Assessing performance of closed-loop insulin delivery systems by continuous glucose monitoring: drawbacks and way forward.

机构信息

Metabolic Research Laboratories, Institute of Metabolic Science, Cambridge, United Kingdom.

出版信息

Diabetes Technol Ther. 2013 Jan;15(1):4-12. doi: 10.1089/dia.2012.0185. Epub 2012 Oct 9.

Abstract

BACKGROUND

We investigated whether continuous glucose monitoring (CGM) levels can accurately assess glycemic control while directing closed-loop insulin delivery.

SUBJECTS AND METHODS

Data were analyzed retrospectively from 33 subjects with type 1 diabetes who underwent closed-loop and conventional pump therapy on two separate nights.

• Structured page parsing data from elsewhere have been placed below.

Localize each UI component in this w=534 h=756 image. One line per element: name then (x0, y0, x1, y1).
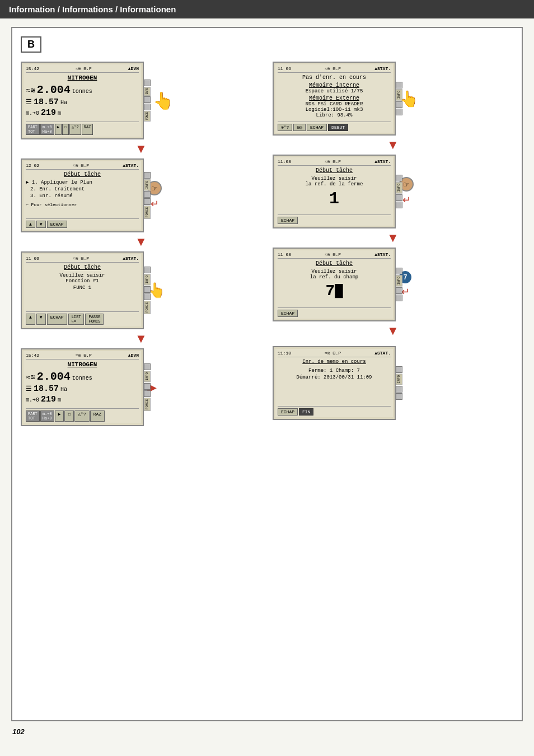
screen4-device: 11:08 ≈≋ ⊟.P ▲STAT. Début tâche Veuillez… (273, 155, 396, 228)
s4-title: Début tâche (278, 167, 391, 174)
s6-sidebar: INFO (396, 249, 404, 320)
btn-play[interactable]: ▶ (55, 124, 62, 135)
screen1-device: 15:42 ≈≋ ⊟.P ▲DVN NITROGEN ≈≋ 2.004 tonn… (21, 62, 144, 139)
s5-prompt: Veuillez saisir (26, 273, 139, 278)
s7-title: NITROGEN (26, 361, 139, 368)
btn-angle[interactable]: △°? (69, 124, 81, 135)
s8-btn-fin[interactable]: FIN (299, 408, 313, 416)
s7-btn-raz[interactable]: RAZ (90, 410, 105, 422)
s5-btn-up[interactable]: ▲ (26, 314, 35, 325)
screen6-device: 11 08 ≈≋ ⊟.P ▲STAT. Début tâche Veuillez… (273, 248, 396, 321)
s1-val3: 219 (41, 108, 56, 118)
finger1: 👆 (153, 91, 174, 110)
s1-sidebar: INFO FONCS (144, 63, 152, 138)
s2-btn-echap[interactable]: ECHAP (307, 124, 327, 131)
btn-echap[interactable]: ECHAP (47, 221, 67, 228)
screen4-wrapper: 11:08 ≈≋ ⊟.P ▲STAT. Début tâche Veuillez… (273, 155, 396, 228)
s1-sb-btn2[interactable] (144, 96, 151, 103)
s4-value: 1 (278, 189, 391, 208)
s7-btn-m0[interactable]: m.➔0Ha➔0 (40, 410, 54, 422)
s6-btn-echap[interactable]: ECHAP (278, 310, 298, 317)
s5-btn-list[interactable]: LIST↳≡ (68, 314, 85, 325)
s1-sb-btn1[interactable] (144, 80, 151, 86)
s5-sb-btn1[interactable] (144, 267, 151, 273)
s1-unit2: Ha (60, 100, 67, 106)
s5-btn-down[interactable]: ▼ (36, 314, 46, 325)
s1-prefix3: m.➔0 (26, 110, 39, 116)
s8-mode: ▲STAT. (374, 351, 391, 356)
s3-sb-btn1[interactable] (144, 172, 151, 179)
s7-time: 15:42 (26, 353, 39, 358)
s3-sb-btn3[interactable] (144, 198, 151, 205)
screen2-device: 11 06 ≈≋ ⊟.P ▲STAT. Pas d'enr. en cours … (273, 62, 396, 136)
s6-title: Début tâche (278, 260, 391, 267)
s1-sb-label2: FONCS (144, 111, 151, 122)
s2-line4: Mémoire Externe (278, 95, 391, 101)
s7-unit1: tonnes (72, 375, 92, 381)
page-number: 102 (12, 727, 25, 736)
s7-btn-memo[interactable]: ☐ (64, 410, 74, 422)
s7-unit3: m (58, 397, 61, 403)
s7-unit2: Ha (60, 386, 67, 393)
screen6-row: 11 08 ≈≋ ⊟.P ▲STAT. Début tâche Veuillez… (273, 248, 513, 321)
btn-memo[interactable]: ☐ (62, 124, 69, 135)
s1-mode: ▲DVN (128, 66, 139, 71)
btn-m0[interactable]: m.➔0Ha➔0 (40, 124, 54, 135)
screen8-wrapper: 11:10 ≈≋ ⊟.P ▲STAT. Enr. de memo en cour… (273, 346, 396, 420)
s5-sb-btn2[interactable] (144, 286, 151, 293)
s6-value: 7█ (278, 282, 391, 300)
screen8-device: 11:10 ≈≋ ⊟.P ▲STAT. Enr. de memo en cour… (273, 346, 396, 420)
arrow-down-r3: ▼ (387, 324, 399, 338)
s8-line1: Ferme: 1 Champ: 7 (278, 368, 391, 374)
s2-btn-omega[interactable]: ⊙°? (278, 124, 292, 131)
s3-menu1: ▶ 1. Appliquer le Plan (26, 179, 139, 185)
s1-time: 15:42 (26, 66, 39, 71)
s6-mode: ▲STAT. (374, 252, 391, 257)
btn-raz[interactable]: RAZ (82, 124, 93, 135)
screen1-row: 15:42 ≈≋ ⊟.P ▲DVN NITROGEN ≈≋ 2.004 tonn… (21, 62, 261, 139)
s5-prompt3: FUNC 1 (26, 285, 139, 291)
s8-btn-echap[interactable]: ECHAP (278, 408, 298, 416)
screen7-device: 15:42 ≈≋ ⊟.P ▲DVN NITROGEN ≈≋ 2.004 tonn… (21, 348, 144, 426)
s2-mode: ▲STAT. (374, 66, 391, 71)
s5-btn-echap[interactable]: ECHAP (47, 314, 67, 325)
s3-menu3: 3. Enr. résumé (30, 193, 139, 199)
screen3-device: 12 02 ≈≋ ⊟.P ▲STAT. Début tâche ▶ 1. App… (21, 158, 144, 232)
arrow-down-2: ▼ (135, 235, 147, 249)
arrow-down-3: ▼ (135, 332, 147, 346)
screen7-wrapper: 15:42 ≈≋ ⊟.P ▲DVN NITROGEN ≈≋ 2.004 tonn… (21, 348, 144, 426)
screen2-wrapper: 11 06 ≈≋ ⊟.P ▲STAT. Pas d'enr. en cours … (273, 62, 396, 136)
s3-sb-btn2[interactable] (144, 191, 151, 198)
arrow-down-r2: ▼ (387, 231, 399, 245)
s5-sb-btn3[interactable] (144, 293, 151, 300)
s4-btn-echap[interactable]: ECHAP (278, 217, 298, 224)
s8-line2: Démarré: 2013/00/31 11:09 (278, 375, 391, 380)
s7-btn-angle[interactable]: △°? (74, 410, 89, 422)
s3-sidebar: INFO FONCS (144, 160, 152, 231)
s2-line6: Logiciel:100-11 mk3 (278, 107, 391, 113)
btn-down[interactable]: ▼ (36, 221, 46, 228)
s2-line1: Pas d'enr. en cours (278, 74, 391, 81)
header-bar: Information / Informations / Information… (0, 0, 534, 18)
s2-line7: Libre: 93.4% (278, 113, 391, 118)
header-title: Information / Informations / Information… (9, 4, 176, 14)
s5-btn-passe[interactable]: PASSEFONCS (85, 314, 104, 325)
s4-mode: ▲STAT. (374, 159, 391, 164)
s2-btn-search[interactable]: ⊟◎ (293, 124, 306, 131)
s1-val2: 18.57 (34, 97, 59, 107)
btn-up[interactable]: ▲ (26, 221, 35, 228)
s4-time: 11:08 (278, 159, 291, 164)
s1-sb-btn3[interactable] (144, 104, 151, 110)
s4-prompt: Veuillez saisir (278, 176, 391, 181)
btn-part[interactable]: PARTTOT (26, 124, 40, 135)
s6-prompt: Veuillez saisir (278, 269, 391, 274)
arrow-down-1: ▼ (135, 142, 147, 156)
arrow-down-r1: ▼ (387, 138, 399, 152)
s1-unit1: tonnes (72, 88, 92, 95)
s2-btn-debut[interactable]: DEBUT (328, 124, 348, 131)
s7-btn-play[interactable]: ▶ (55, 410, 64, 422)
s1-val1: 2.004 (37, 83, 71, 96)
s7-val3: 219 (41, 395, 56, 404)
screen1-wrapper: 15:42 ≈≋ ⊟.P ▲DVN NITROGEN ≈≋ 2.004 tonn… (21, 62, 144, 139)
s7-btn-part[interactable]: PARTTOT (26, 410, 40, 422)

Glycemic control was evaluated by reference plasma glucose and contrasted against three methods based on Navigator (Abbott Diabetes Care, Alameda, CA) CGM levels.

RESULTS

Glucose mean and variability were estimated by unmodified CGM levels with acceptable clinical accuracy. Time when glucose was in target range was overestimated by CGM during closed-loop nights (CGM vs. plasma glucose median [interquartile range], 86% [65-97%] vs. 75% [59-91%]; P=0.04) but not during conventional pump therapy (57% [32-72%] vs. 51% [29-68%]; P=0.82) providing comparable treatment effect (mean [SD], 28% [29%] vs. 23% [21%]; P=0.11). Using the CGM measurement error of 15% derived from plasma glucose-CGM pairs (n=4,254), stochastic interpretation of CGM gave unbiased estimate of time in target during both closed-loop (79% [62-86%] vs. 75% [59-91%]; P=0.24) and conventional pump therapy (54% [33-66%] vs. 51% [29-68%]; P=0.44). Treatment effect (23% [24%] vs. 23% [21%]; P=0.96) and time below target were accurately estimated by stochastic CGM. Recalibrating CGM using reference plasma glucose values taken at the start and end of overnight closed-loop was not superior to stochastic CGM.

CONCLUSIONS

CGM is acceptable to estimate glucose mean and variability, but without adjustment it may overestimate benefit of closed-loop. Stochastic CGM provided unbiased estimate of time when glucose is in target and below target and may be acceptable for assessment of closed-loop in the outpatient setting.

摘要

背景

我们研究了连续血糖监测(CGM)水平在指导闭环胰岛素输送的同时是否能准确评估血糖控制情况。

受试者和方法

对 33 例 1 型糖尿病患者的夜间分别进行闭环和传统泵治疗的两项独立研究的数据进行回顾性分析。通过参考血浆葡萄糖评估血糖控制,并与基于 Navigator(雅培糖尿病护理公司,阿拉米达,加利福尼亚州)CGM 水平的三种方法进行对比。

结果

未经修正的 CGM 水平可准确估计血糖均值和变异性。闭环夜间 CGM 估计葡萄糖在目标范围内的时间过长(CGM 与血浆葡萄糖中位数[四分位距],86%[65-97%] vs. 75%[59-91%];P=0.04),但在传统泵治疗时并非如此(57%[32-72%] vs. 51%[29-68%];P=0.82),并提供相当的治疗效果(均值[标准差],28%[29%] vs. 23%[21%];P=0.11)。使用来自血浆葡萄糖-CGM 对(n=4254)的 15%CGM 测量误差,随机解释 CGM 可在闭环和传统泵治疗时均提供目标范围内时间的无偏估计(79%[62-86%] vs. 75%[59-91%];P=0.24)(54%[33-66%] vs. 51%[29-68%];P=0.44)。随机 CGM 可准确估计治疗效果(23%[24%] vs. 23%[21%];P=0.96)和血糖低于目标的时间。使用在闭环开始和结束时测量的参考血浆葡萄糖值重新校准 CGM 并不优于随机 CGM。

结论

CGM 可用于估计血糖均值和变异性,但未经调整可能会高估闭环的益处。随机 CGM 提供了目标范围内和目标以下的葡萄糖时间的无偏估计,可能适用于门诊闭环的评估。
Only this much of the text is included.